**To do**
Take the entries that follow and return exactly the lines from the one holding "You are a GUI" through the one holding "JEFFREY LOFTIS (47, 509)", both included. Nothing else is needed.

**Information given**
_ _ _ _

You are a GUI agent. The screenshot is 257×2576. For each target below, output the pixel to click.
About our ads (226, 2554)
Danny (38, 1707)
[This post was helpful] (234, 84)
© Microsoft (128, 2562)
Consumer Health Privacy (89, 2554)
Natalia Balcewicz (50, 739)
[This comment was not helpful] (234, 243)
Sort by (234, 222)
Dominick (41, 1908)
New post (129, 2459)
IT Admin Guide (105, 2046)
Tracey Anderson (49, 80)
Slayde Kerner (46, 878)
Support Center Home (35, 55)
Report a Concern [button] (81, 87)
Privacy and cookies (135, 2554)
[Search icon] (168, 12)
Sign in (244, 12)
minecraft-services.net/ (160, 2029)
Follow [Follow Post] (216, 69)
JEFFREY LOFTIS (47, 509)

_ _ _ _

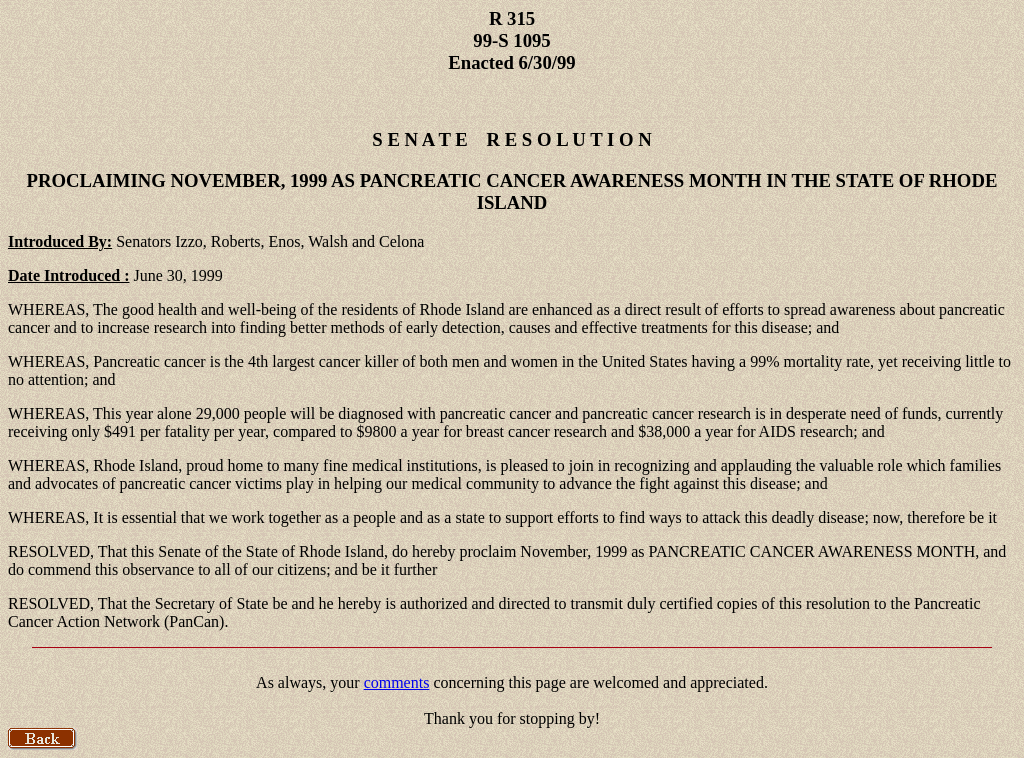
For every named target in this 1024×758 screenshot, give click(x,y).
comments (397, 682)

_ _ _ _

**Task answer**
You are a GUI agent. The screenshot is 257×2576. For each target below, output the pixel to click.
About our ads (226, 2554)
Danny (38, 1707)
[This post was helpful] (234, 84)
© Microsoft (128, 2562)
Consumer Health Privacy (89, 2554)
Natalia Balcewicz (50, 739)
[This comment was not helpful] (234, 243)
Sort by (234, 222)
Dominick (41, 1908)
New post (129, 2459)
IT Admin Guide (105, 2046)
Tracey Anderson (49, 80)
Slayde Kerner (46, 878)
Support Center Home (35, 55)
Report a Concern [button] (81, 87)
Privacy and cookies (135, 2554)
[Search icon] (168, 12)
Sign in (244, 12)
minecraft-services.net/ (160, 2029)
Follow [Follow Post] (216, 69)
JEFFREY LOFTIS (47, 509)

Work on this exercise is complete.